Mostly selfishness comes to the fore, but not always. One poem in the book that seems to be fully sympathetic with another creature is titled "To Marnie," and the dedicatee is an animal, an adopted dog, the one sort of being who can be innocent in Kirsch's world view. Another group of poems in which the narrator's judgmental distance relaxes is the group centered on the Jewish community. In those poems the reader can begin to hear a "we" that shrinks, or concentrates, to something more like a family:
Maybe what saves us is the nervous hum
That rises, like a second, truer prayer,
From the gossiping, distracted congregation,
Murmuring to itself: still here, still here.
And a poem that actually shows us beautiful things—brownstones, late midsummer sunlight, a living room full of friends listening to a piano recital—has its high moment in "the Jewish reverence for each German note." But even in these poems, where the subject in focus is the innocent victim, the sense of evil and damage is not absent. It is the frame for everything inside.
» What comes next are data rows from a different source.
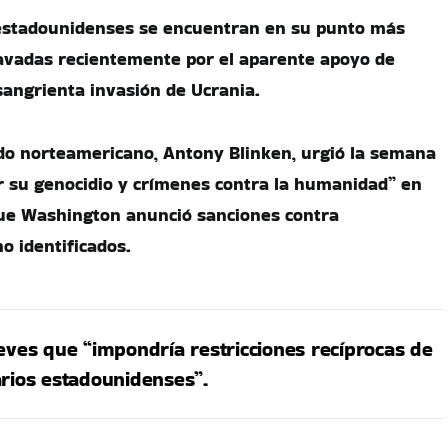
-estadounidenses se encuentran en su punto más
avadas recientemente por el aparente apoyo de
sangrienta invasión de Ucrania.
ado norteamericano, Antony Blinken, urgió la semana
r su genocidio y crímenes contra la humanidad” en
que Washington anunció sanciones contra
o identificados.
eves que “impondría restricciones recíprocas de
arios estadounidenses”.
For some readers, the dark view will be too much, just as Kirsch's critical rejection of parts of Modernism is, for some, too much. At some moments and in some moods, the judgmental stance feels like too much for me. Can I really side with the condescension Kirsch shows to the singer in "Opera Night"? Don't I dispute his notion in "Sing-Along Messiah" that Handel's church choirs must always have been superior to present-day amateurs in a secular hall with slanted organ pipes? Are the world and the people in it so starved of beauties as this? I waffle, while Kirsch does not, a difference that keeps bringing me back to the book. A centeredness in the world's good things—something many people come to formal poetry to find—feels absent from Invasions, since nearly everything Kirsch sees as good is in a world that seems to be disappearing. Such a seeming absence may be the necessary risk in trying to write about the uneasy feeling that things are falling apart.